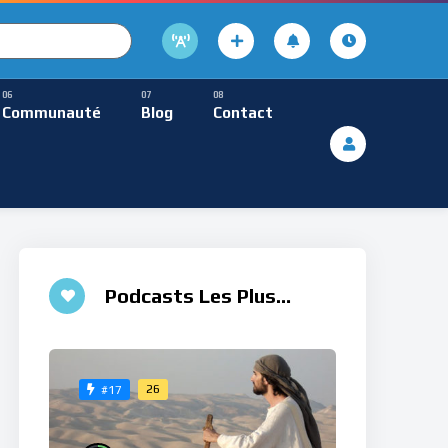
cture
usique Méditative
Communauté
Blog
Contact
De Lecture
ques
Musique Méditative
♮
Podcasts Les Plus
Aimés
26
#17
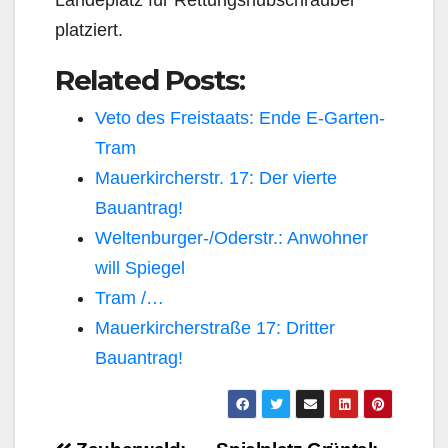
platziert.
Related Posts:
Veto des Freistaats: Ende E-Garten-
Tram
Mauerkircherstr. 17: Der vierte
Bauantrag!
Weltenburger-/Oderstr.: Anwohner
will Spiegel
Tram /…
Mauerkircherstraße 17: Dritter
Bauantrag!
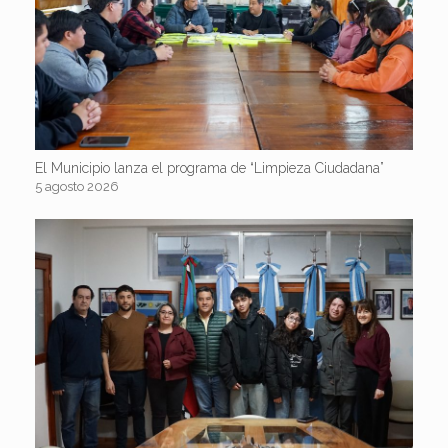
El Municipio lanza el programa de “Limpieza Ciudadana”
5 agosto 2026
**********
## WHAT TO DO
Every line with "Méditative" in it should be copied from the entries.

## RESULT OF THIS EXERCISE
usique Méditative
Musique Méditative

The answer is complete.